* PROBLEM DESCRIPTION:
Nothing but the lines from the top of the records through the line with "Done datos médicos" should be returned, exactly, and without pictures.

* RECORDS PROVIDED:
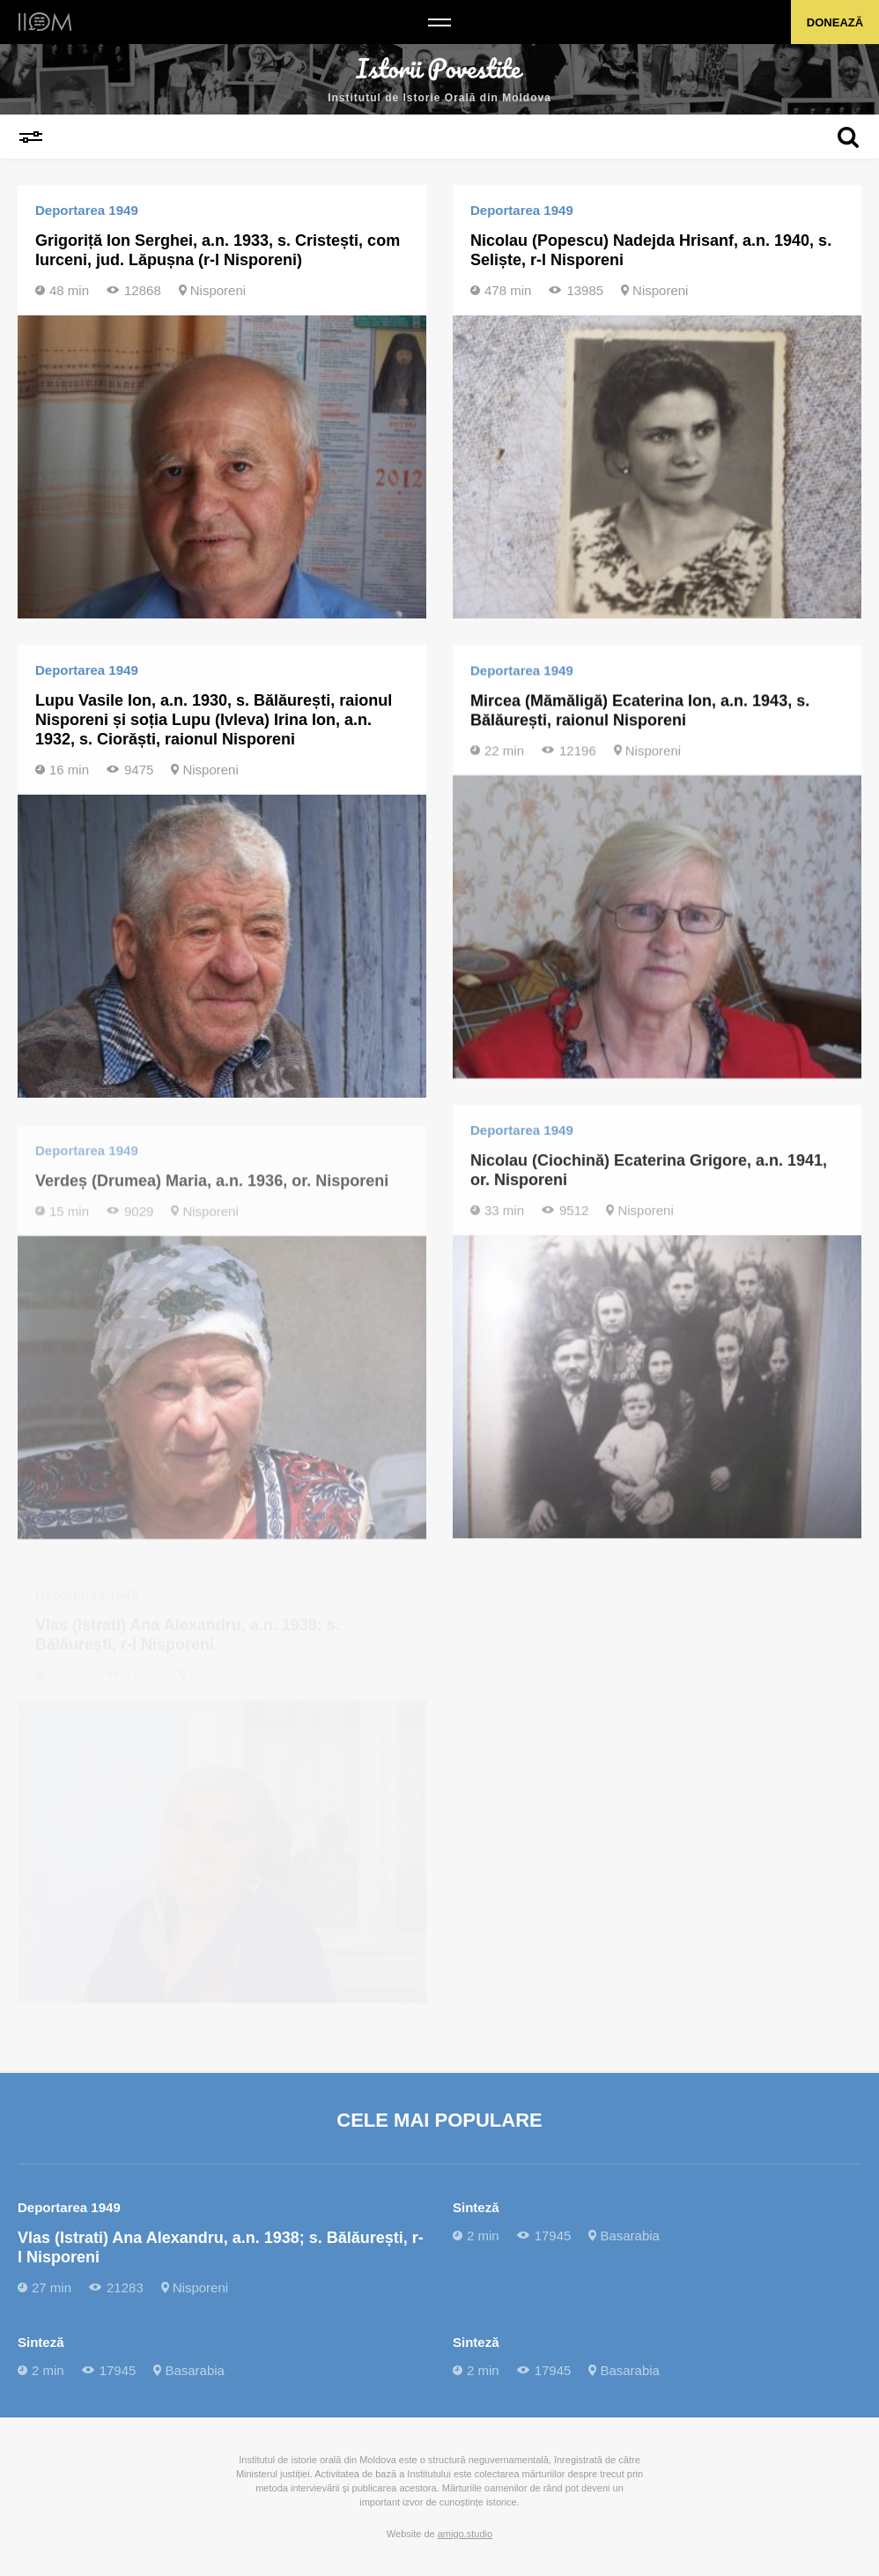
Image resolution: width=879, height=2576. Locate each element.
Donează (835, 22)
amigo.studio (465, 2533)
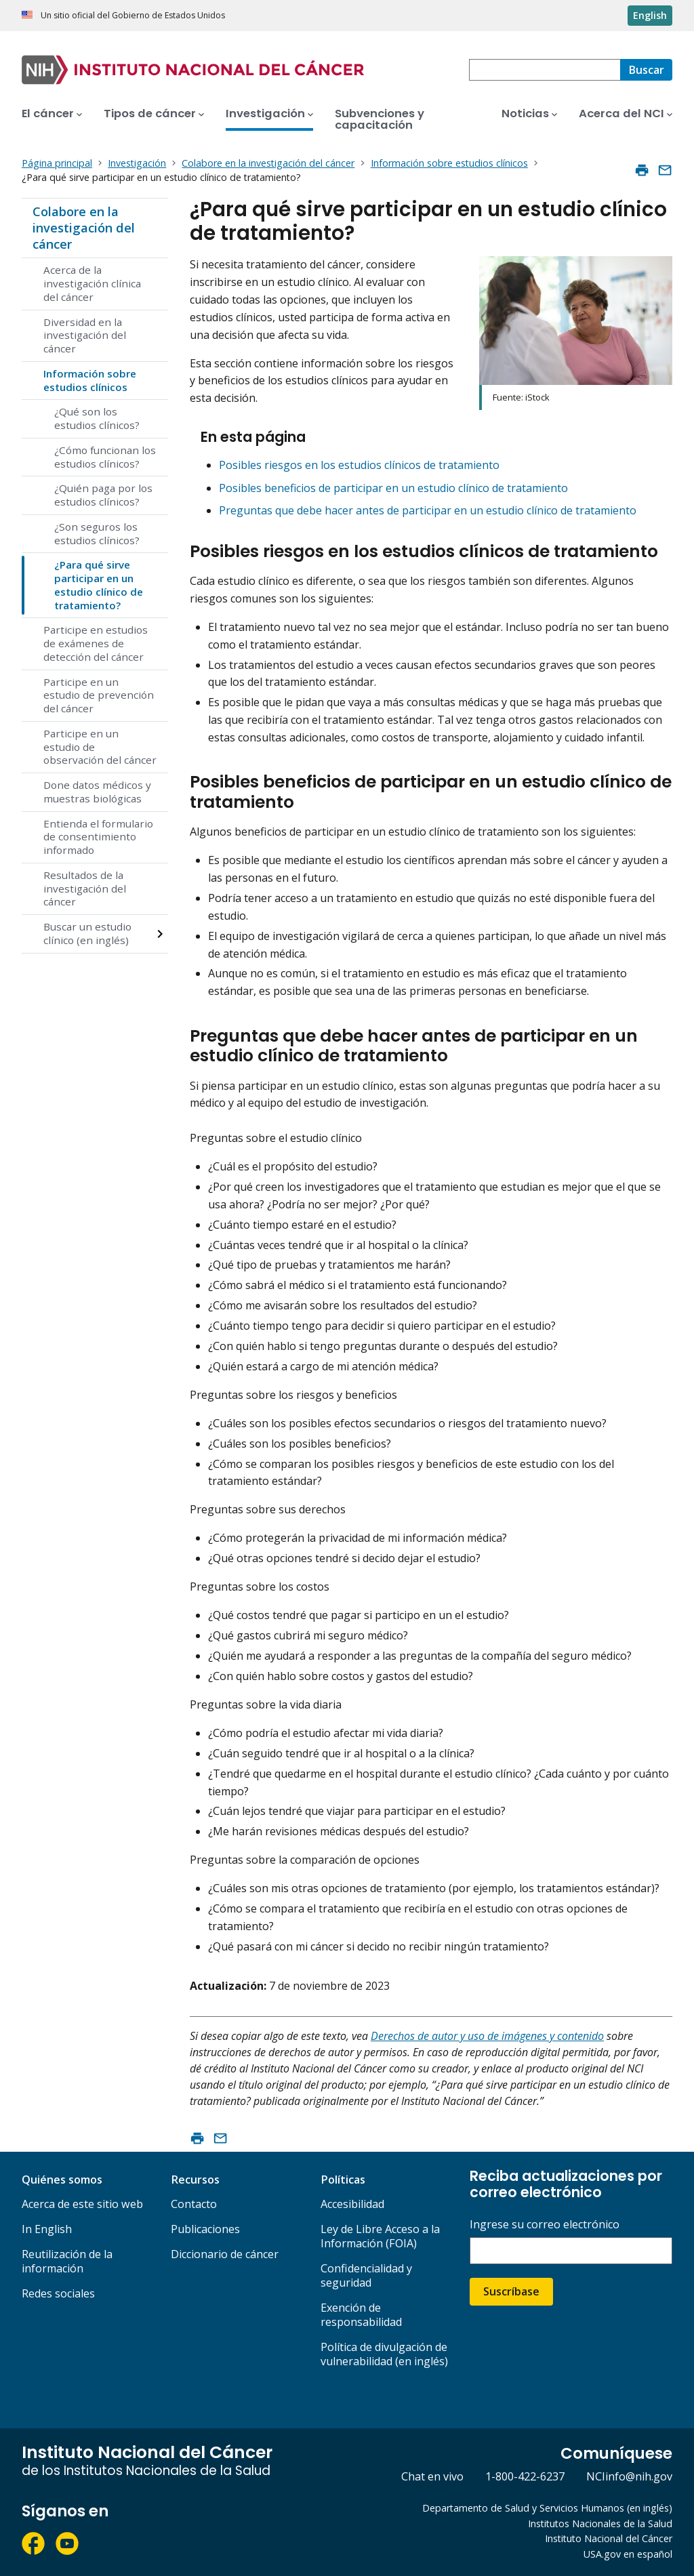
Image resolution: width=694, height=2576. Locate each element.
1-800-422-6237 (525, 2476)
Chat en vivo (432, 2476)
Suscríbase (511, 2291)
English (650, 15)
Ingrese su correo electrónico (544, 2224)
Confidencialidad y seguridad (366, 2275)
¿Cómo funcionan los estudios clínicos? (105, 456)
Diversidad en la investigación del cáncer (84, 335)
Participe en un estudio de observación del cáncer (100, 747)
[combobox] (544, 70)
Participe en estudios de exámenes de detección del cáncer (95, 643)
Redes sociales (58, 2293)
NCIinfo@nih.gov (629, 2476)
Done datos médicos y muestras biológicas (97, 791)
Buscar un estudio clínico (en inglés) (87, 933)
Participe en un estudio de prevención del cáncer (98, 695)
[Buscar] (646, 70)
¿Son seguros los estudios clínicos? (97, 533)
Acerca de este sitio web (82, 2203)
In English (47, 2229)
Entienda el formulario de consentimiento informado (98, 837)
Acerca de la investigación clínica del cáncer (92, 283)
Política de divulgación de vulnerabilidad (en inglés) (384, 2354)
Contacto (194, 2203)
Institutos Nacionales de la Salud (600, 2523)
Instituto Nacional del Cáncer (608, 2538)
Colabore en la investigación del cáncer (84, 227)
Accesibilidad (352, 2203)
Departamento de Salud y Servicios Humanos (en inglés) (547, 2507)
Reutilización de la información (67, 2261)
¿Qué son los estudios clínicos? (97, 418)
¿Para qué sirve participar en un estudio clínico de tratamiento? (98, 584)
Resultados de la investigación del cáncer (84, 888)
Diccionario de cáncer (225, 2254)
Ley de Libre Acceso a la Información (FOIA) (380, 2236)
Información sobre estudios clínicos (89, 380)
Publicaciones (205, 2229)
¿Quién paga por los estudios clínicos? (103, 494)
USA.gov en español (628, 2554)
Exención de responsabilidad (361, 2314)
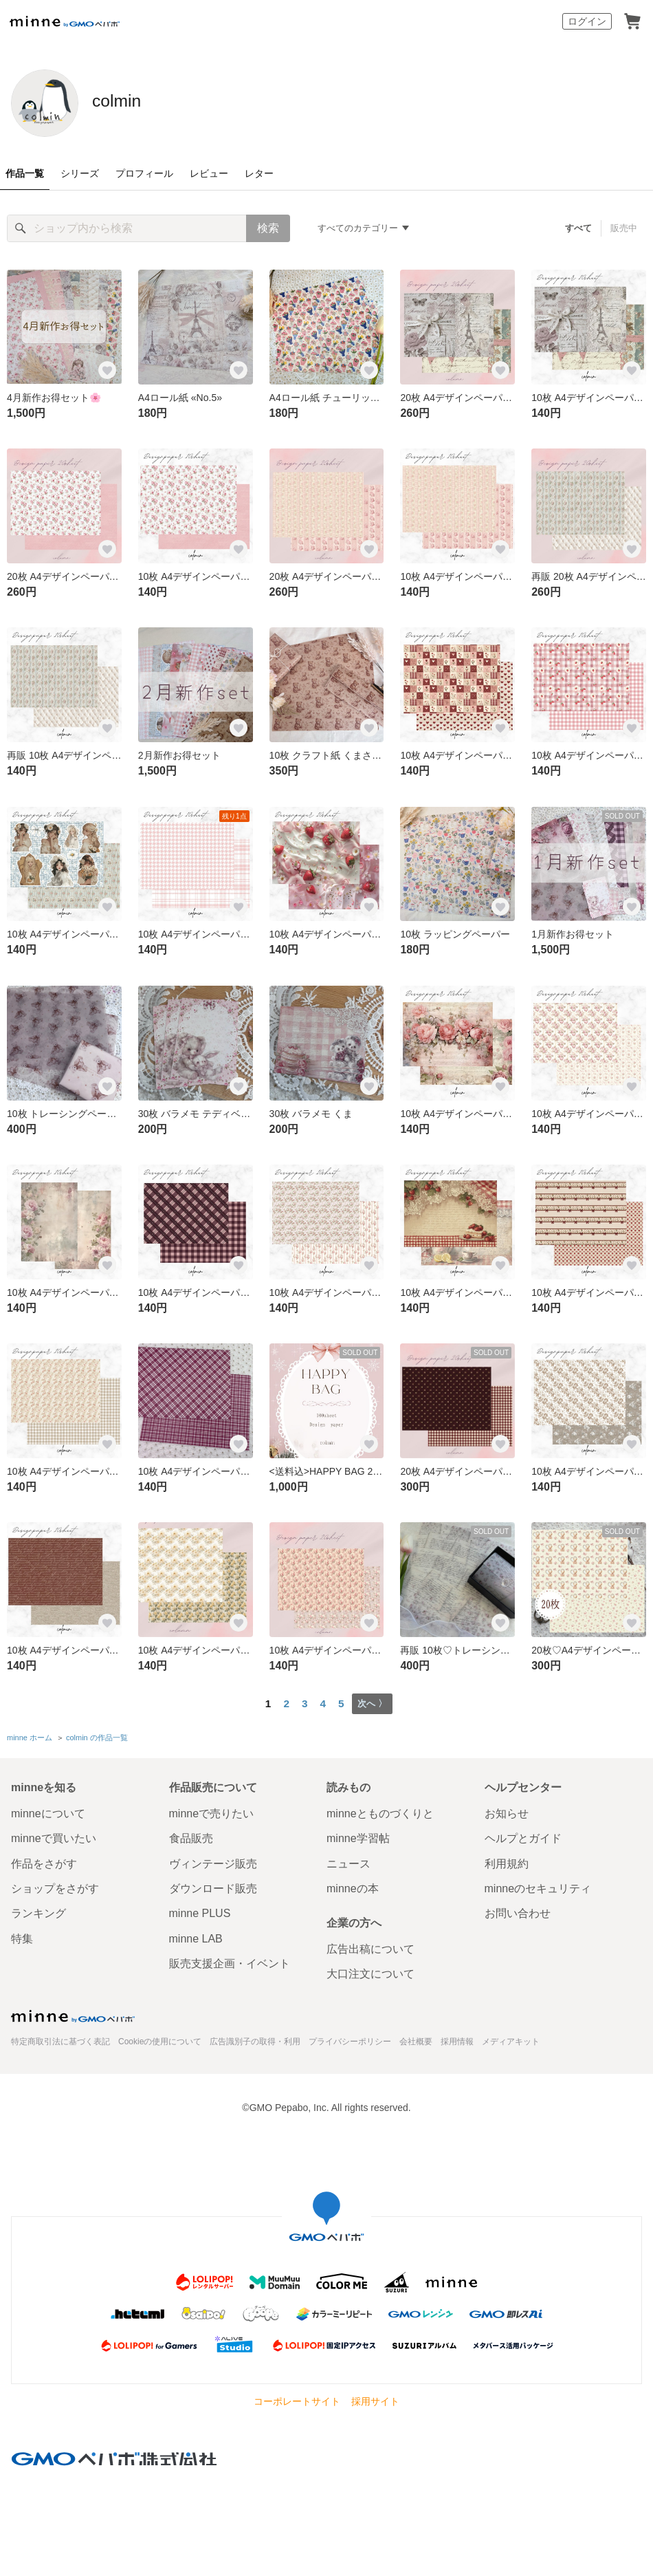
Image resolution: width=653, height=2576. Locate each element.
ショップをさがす (55, 1886)
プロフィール (144, 173)
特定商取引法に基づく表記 (60, 2039)
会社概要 (415, 2039)
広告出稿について (370, 1947)
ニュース (348, 1861)
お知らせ (507, 1811)
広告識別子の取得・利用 (255, 2039)
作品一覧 (24, 173)
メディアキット (511, 2039)
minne (73, 2013)
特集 (22, 1936)
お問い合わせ (518, 1911)
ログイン (587, 21)
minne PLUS (200, 1911)
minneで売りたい (211, 1811)
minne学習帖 (358, 1836)
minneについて (48, 1811)
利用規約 (507, 1861)
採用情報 (457, 2039)
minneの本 (352, 1886)
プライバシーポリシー (350, 2039)
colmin (132, 102)
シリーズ (79, 173)
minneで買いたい (53, 1836)
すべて (579, 228)
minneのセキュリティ (538, 1886)
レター (259, 173)
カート (632, 21)
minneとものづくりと (380, 1811)
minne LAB (196, 1936)
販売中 (623, 228)
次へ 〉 (372, 1703)
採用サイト (375, 2399)
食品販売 (191, 1836)
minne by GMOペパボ (65, 21)
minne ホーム (29, 1736)
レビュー (209, 173)
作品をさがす (44, 1861)
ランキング (38, 1911)
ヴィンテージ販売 (213, 1861)
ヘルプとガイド (523, 1836)
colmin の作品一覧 (96, 1736)
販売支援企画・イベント (229, 1961)
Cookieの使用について (159, 2039)
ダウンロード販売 (213, 1886)
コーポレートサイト (297, 2399)
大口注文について (370, 1972)
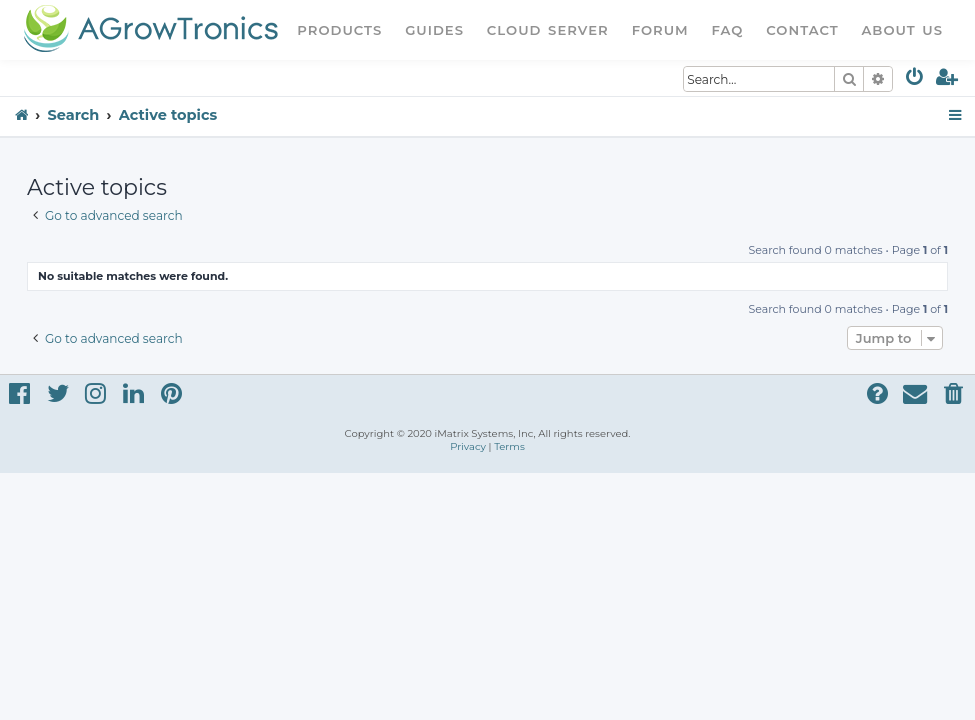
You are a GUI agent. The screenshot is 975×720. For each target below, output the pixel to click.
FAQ (728, 30)
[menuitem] (915, 80)
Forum (660, 30)
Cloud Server (548, 30)
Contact (802, 30)
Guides (434, 30)
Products (339, 30)
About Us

* SOLVED EXERCISE:
Image resolution: width=879, height=2576. Locate each element.
Donează (835, 22)
amigo.studio (465, 2533)
Image resolution: width=694, height=2576. Locate each element.
1-800-422-6237 (525, 2476)
Chat en vivo (432, 2476)
Suscríbase (511, 2291)
English (650, 15)
Ingrese su correo electrónico (544, 2224)
Confidencialidad y seguridad (366, 2275)
¿Cómo funcionan los estudios clínicos? (105, 456)
Diversidad en la investigación del cáncer (84, 335)
Participe en un estudio de observación del cáncer (100, 747)
[combobox] (544, 70)
Participe en estudios de exámenes de detección del cáncer (95, 643)
Redes sociales (58, 2293)
NCIinfo@nih.gov (629, 2476)
Done datos médicos y muestras biológicas (97, 791)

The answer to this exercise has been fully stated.